Data for review Start Marker

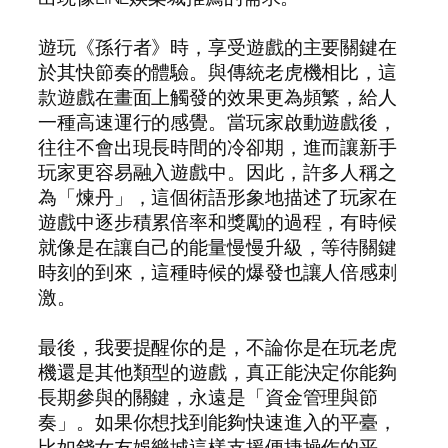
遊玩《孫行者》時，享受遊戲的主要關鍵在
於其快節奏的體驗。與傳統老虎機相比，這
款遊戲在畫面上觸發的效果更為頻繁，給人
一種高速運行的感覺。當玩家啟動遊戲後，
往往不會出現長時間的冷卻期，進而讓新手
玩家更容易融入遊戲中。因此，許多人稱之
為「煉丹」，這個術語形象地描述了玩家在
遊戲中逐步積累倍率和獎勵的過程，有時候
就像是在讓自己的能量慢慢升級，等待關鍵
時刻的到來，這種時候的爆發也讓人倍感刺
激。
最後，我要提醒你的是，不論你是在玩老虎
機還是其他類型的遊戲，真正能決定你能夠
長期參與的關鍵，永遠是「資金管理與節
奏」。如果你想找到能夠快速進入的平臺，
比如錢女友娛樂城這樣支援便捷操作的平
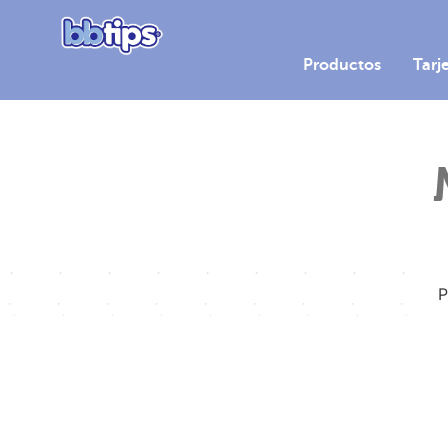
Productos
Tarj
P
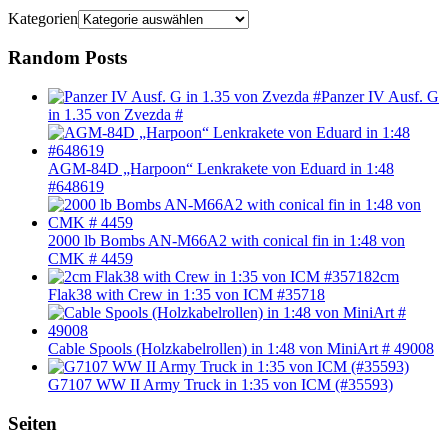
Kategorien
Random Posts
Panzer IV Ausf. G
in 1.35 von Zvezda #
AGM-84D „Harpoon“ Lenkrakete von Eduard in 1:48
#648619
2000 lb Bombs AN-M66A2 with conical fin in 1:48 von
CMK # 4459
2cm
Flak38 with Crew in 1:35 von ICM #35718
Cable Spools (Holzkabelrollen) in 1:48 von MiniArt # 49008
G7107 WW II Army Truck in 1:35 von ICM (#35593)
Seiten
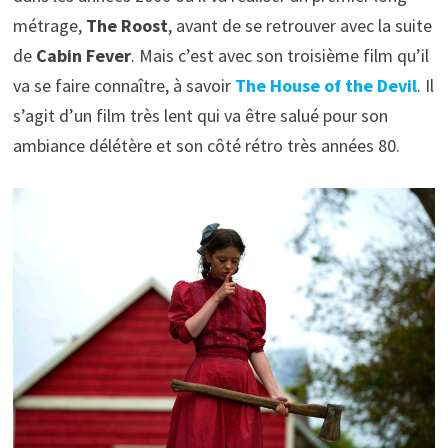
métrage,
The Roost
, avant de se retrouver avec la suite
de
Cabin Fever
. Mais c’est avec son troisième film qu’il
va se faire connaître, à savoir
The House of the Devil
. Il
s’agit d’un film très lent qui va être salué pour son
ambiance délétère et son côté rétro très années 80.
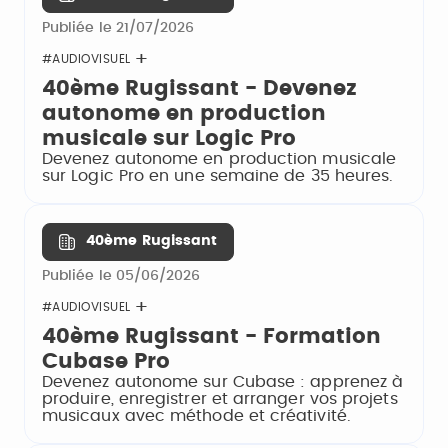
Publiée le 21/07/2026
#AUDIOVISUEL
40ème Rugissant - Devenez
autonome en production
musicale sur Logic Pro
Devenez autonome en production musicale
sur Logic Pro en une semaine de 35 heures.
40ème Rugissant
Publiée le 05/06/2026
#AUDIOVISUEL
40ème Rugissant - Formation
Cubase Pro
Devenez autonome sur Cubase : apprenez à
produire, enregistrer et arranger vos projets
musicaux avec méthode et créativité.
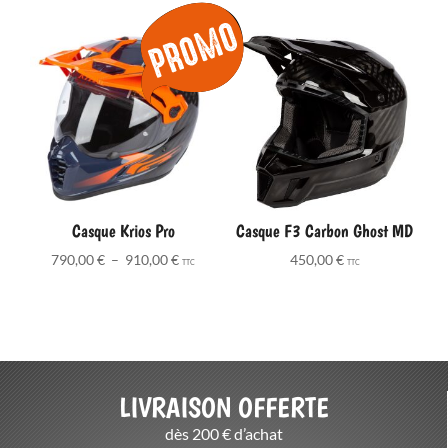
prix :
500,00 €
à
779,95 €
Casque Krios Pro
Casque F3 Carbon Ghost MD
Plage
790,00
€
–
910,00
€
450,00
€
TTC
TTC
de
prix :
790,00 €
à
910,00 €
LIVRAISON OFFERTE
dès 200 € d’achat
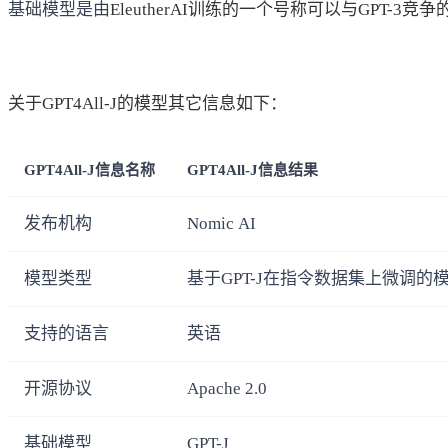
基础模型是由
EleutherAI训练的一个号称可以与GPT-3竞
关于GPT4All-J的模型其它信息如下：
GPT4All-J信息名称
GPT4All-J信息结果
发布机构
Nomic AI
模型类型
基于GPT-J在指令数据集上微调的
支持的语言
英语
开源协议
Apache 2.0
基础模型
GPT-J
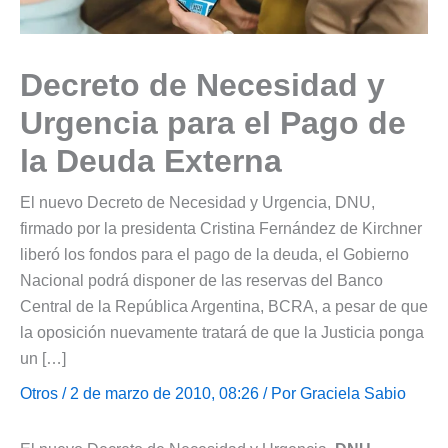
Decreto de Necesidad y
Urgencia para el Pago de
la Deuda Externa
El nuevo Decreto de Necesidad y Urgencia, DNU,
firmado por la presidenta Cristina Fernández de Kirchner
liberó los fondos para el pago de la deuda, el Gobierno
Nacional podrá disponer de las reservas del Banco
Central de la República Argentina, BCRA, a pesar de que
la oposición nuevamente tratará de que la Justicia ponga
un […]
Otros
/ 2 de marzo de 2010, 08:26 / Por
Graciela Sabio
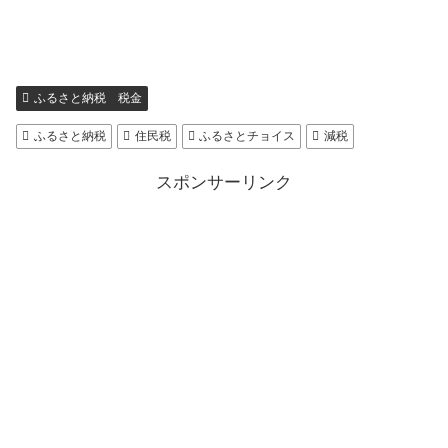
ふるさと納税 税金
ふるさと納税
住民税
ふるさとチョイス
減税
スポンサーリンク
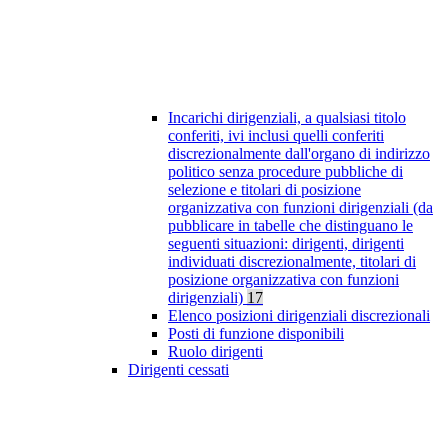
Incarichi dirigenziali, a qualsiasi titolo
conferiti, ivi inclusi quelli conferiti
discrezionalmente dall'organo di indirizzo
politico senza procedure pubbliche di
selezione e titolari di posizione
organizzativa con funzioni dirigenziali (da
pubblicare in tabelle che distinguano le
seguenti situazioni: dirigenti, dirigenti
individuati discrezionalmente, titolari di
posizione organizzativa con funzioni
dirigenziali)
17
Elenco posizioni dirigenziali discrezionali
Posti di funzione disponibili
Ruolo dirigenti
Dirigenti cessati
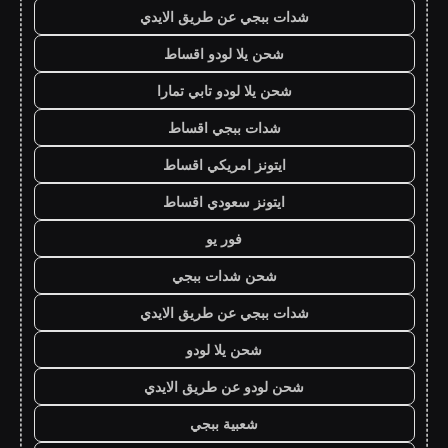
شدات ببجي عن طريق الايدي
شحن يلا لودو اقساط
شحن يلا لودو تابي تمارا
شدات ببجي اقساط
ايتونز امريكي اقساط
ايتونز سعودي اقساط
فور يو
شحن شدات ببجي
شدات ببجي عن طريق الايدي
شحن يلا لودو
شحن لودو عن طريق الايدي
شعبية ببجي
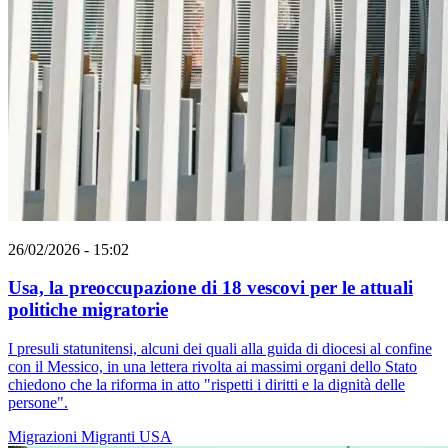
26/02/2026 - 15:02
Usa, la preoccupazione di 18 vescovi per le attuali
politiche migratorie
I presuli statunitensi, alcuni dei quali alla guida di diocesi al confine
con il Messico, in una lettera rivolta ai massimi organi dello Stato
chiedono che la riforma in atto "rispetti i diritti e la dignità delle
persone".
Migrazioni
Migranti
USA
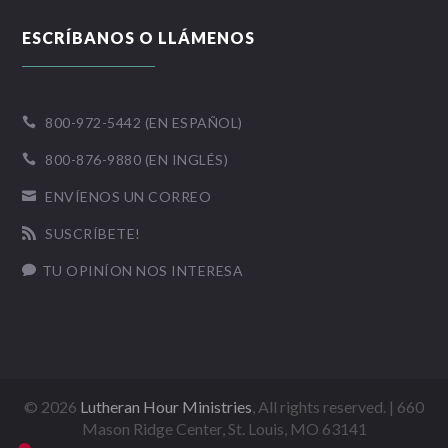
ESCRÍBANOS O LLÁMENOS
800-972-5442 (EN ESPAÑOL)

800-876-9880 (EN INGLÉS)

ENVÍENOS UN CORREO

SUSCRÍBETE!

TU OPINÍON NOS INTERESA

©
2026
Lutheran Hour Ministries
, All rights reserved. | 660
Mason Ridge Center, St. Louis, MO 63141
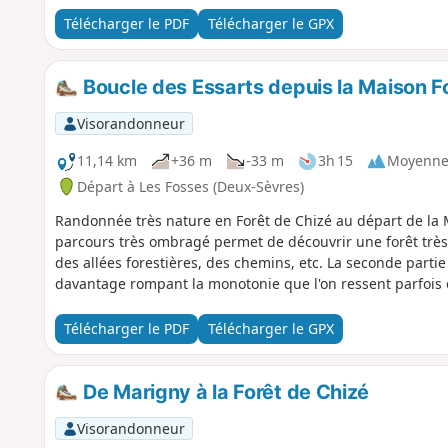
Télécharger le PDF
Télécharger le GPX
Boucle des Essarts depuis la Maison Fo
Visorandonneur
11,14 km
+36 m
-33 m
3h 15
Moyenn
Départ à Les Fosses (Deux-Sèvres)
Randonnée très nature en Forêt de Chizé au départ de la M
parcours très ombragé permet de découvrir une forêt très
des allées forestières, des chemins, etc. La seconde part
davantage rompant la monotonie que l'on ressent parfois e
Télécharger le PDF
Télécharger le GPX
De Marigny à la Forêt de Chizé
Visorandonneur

Data for review End Marker

:: Work instructions ::
In the entries above, find each line with "Urgencia" and list it.

:: Answer to this problem ::
Urgencia para el Pago de
El nuevo Decreto de Necesidad y Urgencia, DNU,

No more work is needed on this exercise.